NEWS

Viral butter arrives in UK’s largest supermarket

Tesco has added ALL THINGS, the disruptive British dairy brand founded by chef Thomas Straker and entrepreneur Toby Hopkinson, to its shelves, as the company steps up its bid to reposition butter as a modern, brand-led category in UK grocery.

The listing marks a notable move for both the retailer and the challenger brand, which has grown rapidly from a social-media-led food concept into a scaled FMCG business in under three years. The launch forms part of Tesco’s Accelerator programme, a 12-month initiative designed to support emerging high-growth brands as they move into mainstream retail.

ALL THINGS enters Tesco with two core SKUs — salted and unsalted butter (200g), both priced at £2.85 RRP — placing the brand directly into one of the most mature and price-sensitive aisles in the supermarket.

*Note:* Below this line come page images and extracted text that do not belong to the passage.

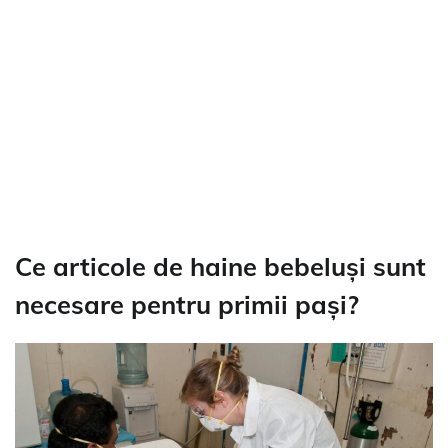
Ce articole de haine bebeluși sunt
necesare pentru primii pași?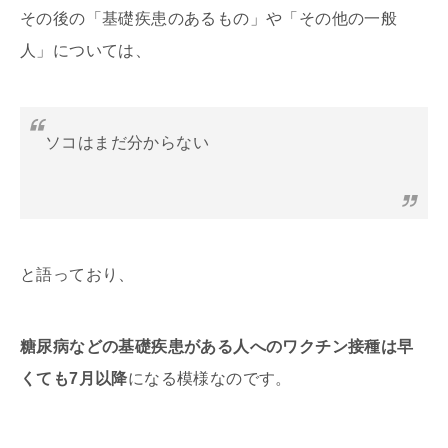
その後の「基礎疾患のあるもの」や「その他の一般
人」については、
ソコはまだ分からない
と語っており、
糖尿病などの基礎疾患がある人へのワクチン接種は早
くても7月以降
になる模様なのです。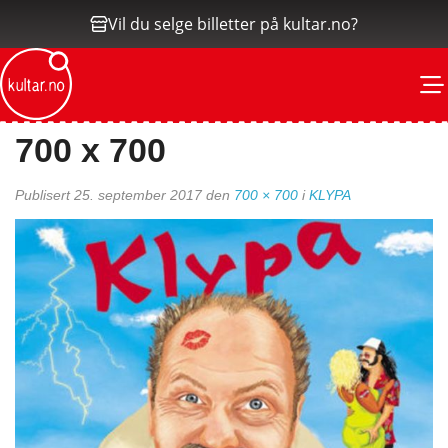
Vil du selge billetter på kultar.no?
M
700 x 700
Publisert
25. september 2017
den
700 × 700
i
KLYPA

While butter has traditionally been dominated by private label and heritage brands, ALL THINGS is positioning itself around a different proposition: cultural relevance and modern cooking inspiration. The company originally built its audience through viral social content, and has since used that reach to drive retail expansion across UK grocers and international markets including the US and UAE.

The move into Tesco follows a period of accelerated growth for the business, including a multi-million-pound funding round and investment into a Scottish dairy operation, as it expands both upstream supply control and product range. The brand has also been pushing into adjacent dairy categories as it looks to broaden beyond its original butter-led identity.

At the centre of the company’s strategy is chef and co-founder Thomas Straker, whose cooking content has generated more than 1 billion views online and built a following of over 5 million. That digital reach has become a key commercial lever for the brand, translating online engagement into distribution gains across major retailers.

Commenting on the Tesco launch, co-founder Toby Hopkinson said: “Launching in Tesco is a hugely important milestone for us. It brings ALL THINGS to millions more shoppers and marks a major step forward in our ambition to build a modern British dairy brand at scale.”

Industry observers point to a broader shift in grocery behaviour as context for the listing, with consumers increasingly influenced by chef-led content, social media trends and a growing appetite for ‘premiumisation’ in everyday cooking staples. Retailers, in turn, are under pressure to inject innovation into categories that have seen limited structural change for decades.

Butter, in particular, has remained relatively static compared with other grocery segments, but brands like ALL THINGS are attempting to reframe it as part of a more lifestyle-driven food culture rather than a purely functional commodity.